# Step 1: Extract Road Network from OpenStreetMap (OSM)
This notebook will show you how to go from an .osm.pbf file to a GOSTnets-compatible network format. 
In addition, this notebook will show you how to:
- Clip the roads to an input polygon (here we demonstrate with an ESRI Shapefile, rek2.shp)
- Filter the roads DataFrame by a list of accepted road types, as tagged in OSM (see the list `accepted_road_types` that we define in the code)

## Import Libraries
First, we import the necessary libraries.
In this notebook, we use the following libraries:
- `geopandas` to manipulate geospatial data (e.g. clipping the roads to a polygon)
- `os` to define the path to the .osm.pbf file
- `GOSTnets` to import the OSM data and to save the network in a GOSTnets-compatible format (.gpickle in this case)

In [None]:
import geopandas as gpd
import os
import GOSTnets as gn

The load_osm module is an optional GOSTNets submodule that is used to import OSM data. Make sure gdal, geopy, and boltons are installed first as it has additional dependencies (look in GOSTnets repo main README file if you need additional help with this). Then import the submodule.

In [None]:
from GOSTnets.load_osm import OSM_to_network

## Download data and set filepaths
We will use the `osm.pbf` file for the entire country of Iceland. You can download the file from [Geofabrik](https://download.geofabrik.de/europe/iceland.html), if you didn't download it from the GOSTnets repository "tutorial_data" folder.
Once you have downloaded the file, set the filepath to the .osm.pbf file, this can be a relative or absolute path.
We demonstrate construction of a relative file path using the `os.path` module to define a relative path to the "tutorial_data" folder.

In [None]:
pth = "./"  # change this path to your working folder
fil = r"iceland-latest.osm.pbf"  # download this file from geofabrik: http://download.geofabrik.de/europe/iceland.html.
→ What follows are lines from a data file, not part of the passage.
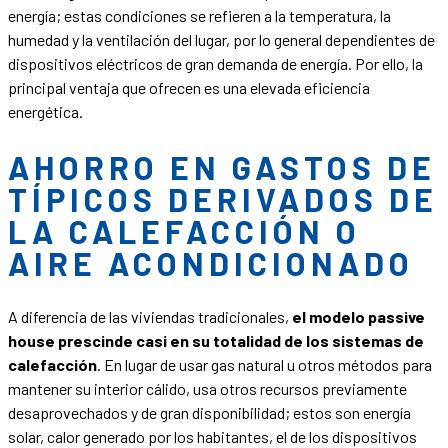
energía; estas condiciones se refieren a la temperatura, la
humedad y la ventilación del lugar, por lo general dependientes de
dispositivos eléctricos de gran demanda de energía. Por ello, la
principal ventaja que ofrecen es una elevada eficiencia
energética.
AHORRO EN GASTOS DE
TÍPICOS DERIVADOS DE
LA CALEFACCIÓN O
AIRE ACONDICIONADO
A diferencia de las viviendas tradicionales,
el modelo passive
house prescinde casi en su totalidad de los sistemas de
calefacción
. En lugar de usar gas natural u otros métodos para
mantener su interior cálido, usa otros recursos previamente
desaprovechados y de gran disponibilidad; estos son energía
solar, calor generado por los habitantes, el de los dispositivos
# be sure to place the .osm.pbf file in the 'tutorial data' folder.

f = os.path.join(pth, "tutorial_data", fil)

In [None]:
# check if the file exists, raise an exception if it does not
if os.path.isfile(f):
    print("File found.")
else:
    raise Exception("File not found.")
# print the file path
print(f)

## Load the OSM data as a GOSTnets object

GOSTNets can load OSM data as a special 'OSM_to_network' object.
This object gets initialized with both a copy of the OSM file itself and the roads extracted from the OSM file in a GeoPandas DataFrame. 
This DataFrame is a property of the object called 'roads_raw' and is the starting point for our network.

In [None]:
# convert the .osm.pbf file to a GOSTnets object
iceland = OSM_to_network(f)

In [None]:
# show the doc-string for the OSM_to_network object
?iceland

In [None]:
# display the first 5 rows of the extracted dataframe of the roads network
iceland.roads_raw.head()

In [None]:
# show the different road types and counts
iceland.roads_raw.infra_type.value_counts()
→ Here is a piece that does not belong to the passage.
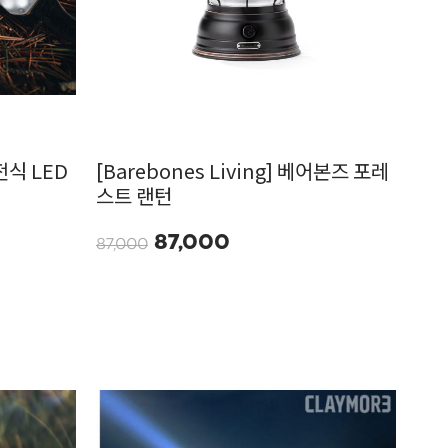
전식 LED
[Barebones Living] 베어본즈 포레
스트 랜턴
87,000
87,000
### Define the accepted road types list

We define a list of the types of roads from the above that we consider acceptable for our road network.
This list is used to filter the roads DataFrame to only include the types specified.

In [None]:
accepted_road_types = [
    "residential",
    "unclassified",
    "track",
    "service",
    "tertiary",
    "road",
    "secondary",
    "primary",
    "trunk",
    "primary_link",
    "trunk_link",
    "tertiary_link",
    "secondary_link",
]

### Filter the roads DataFrame

We call the `filterRoads` method and pass it a list of acceptable road types.
Then we can look at the infrastructure types in the filtered roads DataFrame (similar to what was done above), except now we have filtered the roads to only include the types we want.

In [None]:
iceland.filterRoads(acceptedRoads=accepted_road_types)

In [None]:
iceland.roads_raw.infra_type.value_counts()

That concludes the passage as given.